The Minnesota NeuroSpin Initiative is pleased to invite you to its second seminar in a new series. On April 1, Dr. Angel Yanguas-Gil, Principal Materials Scientist at Argonne National Laboratory, will discuss his recent work related to:
Insect-Inspired Architectures for Computing at the Edge: A Pathway to On-Chip, Continual Learning and Computing Under Extreme Environments
Neuromorphic computing has long been explored as an alternative to conventional von Neumann architectures due to their tight integration between computing and memory. However, recently there has been a strong interest in brain-inspired architectures as an approach to deploy AI at the edge with capabilities that go beyond those of conventional deep learning approaches.
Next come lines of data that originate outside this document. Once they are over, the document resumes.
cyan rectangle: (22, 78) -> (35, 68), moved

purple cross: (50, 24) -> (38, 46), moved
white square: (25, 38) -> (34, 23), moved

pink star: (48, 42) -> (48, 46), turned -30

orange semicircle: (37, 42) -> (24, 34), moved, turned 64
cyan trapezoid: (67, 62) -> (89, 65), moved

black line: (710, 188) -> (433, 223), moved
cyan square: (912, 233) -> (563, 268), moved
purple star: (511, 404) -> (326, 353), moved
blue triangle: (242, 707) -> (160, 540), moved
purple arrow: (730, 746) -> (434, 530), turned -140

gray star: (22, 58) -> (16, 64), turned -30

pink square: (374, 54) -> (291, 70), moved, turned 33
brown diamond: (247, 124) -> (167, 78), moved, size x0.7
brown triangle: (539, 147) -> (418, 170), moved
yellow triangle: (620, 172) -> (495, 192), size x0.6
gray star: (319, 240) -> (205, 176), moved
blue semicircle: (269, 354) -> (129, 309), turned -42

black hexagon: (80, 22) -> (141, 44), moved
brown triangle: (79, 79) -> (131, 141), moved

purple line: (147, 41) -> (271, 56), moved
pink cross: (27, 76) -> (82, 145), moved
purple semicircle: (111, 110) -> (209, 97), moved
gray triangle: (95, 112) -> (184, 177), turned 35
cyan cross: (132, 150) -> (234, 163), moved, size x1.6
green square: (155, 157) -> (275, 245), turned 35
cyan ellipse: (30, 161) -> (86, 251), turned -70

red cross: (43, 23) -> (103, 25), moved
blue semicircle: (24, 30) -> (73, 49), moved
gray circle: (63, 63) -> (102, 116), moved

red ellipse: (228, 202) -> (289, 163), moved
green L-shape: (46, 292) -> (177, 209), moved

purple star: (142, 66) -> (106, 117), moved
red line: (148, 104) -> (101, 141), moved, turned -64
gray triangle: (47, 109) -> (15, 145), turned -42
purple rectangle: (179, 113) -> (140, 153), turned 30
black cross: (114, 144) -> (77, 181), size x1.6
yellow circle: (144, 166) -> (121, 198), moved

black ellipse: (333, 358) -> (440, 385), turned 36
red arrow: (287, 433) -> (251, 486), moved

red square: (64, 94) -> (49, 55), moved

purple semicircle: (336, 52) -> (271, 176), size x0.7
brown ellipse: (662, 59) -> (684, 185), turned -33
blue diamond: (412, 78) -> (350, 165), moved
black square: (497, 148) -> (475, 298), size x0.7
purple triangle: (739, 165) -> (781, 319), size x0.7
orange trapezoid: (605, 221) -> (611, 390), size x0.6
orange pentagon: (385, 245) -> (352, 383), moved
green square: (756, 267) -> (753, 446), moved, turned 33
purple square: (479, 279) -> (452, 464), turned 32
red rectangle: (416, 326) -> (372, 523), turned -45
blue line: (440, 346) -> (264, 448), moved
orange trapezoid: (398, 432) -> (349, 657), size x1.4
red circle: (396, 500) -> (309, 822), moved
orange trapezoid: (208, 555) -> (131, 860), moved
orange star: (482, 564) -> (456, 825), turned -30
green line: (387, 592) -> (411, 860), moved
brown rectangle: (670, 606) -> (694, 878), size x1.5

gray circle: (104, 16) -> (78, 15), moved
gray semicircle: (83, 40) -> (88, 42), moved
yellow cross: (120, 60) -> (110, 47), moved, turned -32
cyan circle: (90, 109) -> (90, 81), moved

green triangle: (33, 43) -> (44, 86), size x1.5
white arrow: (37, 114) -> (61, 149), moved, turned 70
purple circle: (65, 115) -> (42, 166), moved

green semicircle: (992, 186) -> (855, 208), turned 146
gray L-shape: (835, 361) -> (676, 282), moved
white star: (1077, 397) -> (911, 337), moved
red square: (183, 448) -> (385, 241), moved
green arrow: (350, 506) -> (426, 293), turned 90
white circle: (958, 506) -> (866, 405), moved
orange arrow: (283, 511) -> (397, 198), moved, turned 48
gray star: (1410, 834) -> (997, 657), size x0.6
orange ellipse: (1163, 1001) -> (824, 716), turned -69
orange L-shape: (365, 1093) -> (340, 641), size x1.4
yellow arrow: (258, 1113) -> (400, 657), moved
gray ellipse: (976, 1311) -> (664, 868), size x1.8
In this presentation, Dr. Angel Yanguas-Gil will explore how his team approaches the design of this type of architecture using the insect brain as a model system. Starting from neuroscience-inspired algorithms, they adapt the structure of the learning center of the insect brain, the mushroom body, for continual and lifelong learning applications. Their results show that these architectures can outperform conventional machine learning algorithms in standard continual learning benchmarks, where a system is required to sequentially learn a series of tasks, without the need to store any past data. They then explore two possible implementations based on spiking neural networks, one based on Intel’s neuromorphic chip Loihi, and one based on emergent materials. For the latter case, they can identify what ideal properties memristors should have in order to enable efficient real time, on chip learning. Their results show that the desired properties are very different from those traditionally assumed for in-memory computing approaches. Moreover, they explore the impact of multiple types of encoding, such as periodic, single, and a random stream driven by spin dice, on the overall accuracy. Finally, they briefly describe how we can apply these concepts to the classification of digitally modulated RF signals. Using a combination of new ALD materials and existing high temperature digital implementations, we show how there is a feasible pathway to carry out non-trivial computing such as the processing of RF signals at temperatures exceeding 300 C.
Seminar Details
Seminar Host
- Prof. Jian-Ping Wang, University of Minnesota
Seminar Speaker
- Dr. Angel Yanguas-Gil, Argonne National Laboratory
Date and Time
- April 1, 2022
- 11:30am-12:30pm CT
Location
Virtual Via Zoom - Link will be provided upon registration
Dr. Yanguas-Gil is a Principal Materials Scientist at Argonne National Laboratory, where he carries out research in the areas of materials for microelectronics and energy application, and in neuromorphic computing, with a focus on developing energy-efficient approaches to sensing and computing inspired on the insect brain. Angel obtained his PhD in Physics from the University of Seville, Spain in 2006, where his research focused on plasma physics and the fundamentals of thin film growth. After three years as a postdoctoral researcher at Ruhr University in Germany and the University of Illinois at Urbana-Champaign, he joined Argonne National Laboratory in 2009. He became a Fellow of the Northwestern Argonne Institute for Science and Engineering at Northwestern University in 2013. He is currently the Chair of the Thin Film Division of the American Vacuum Society, he has been Chair of the Prairie Section of the American Physical Society.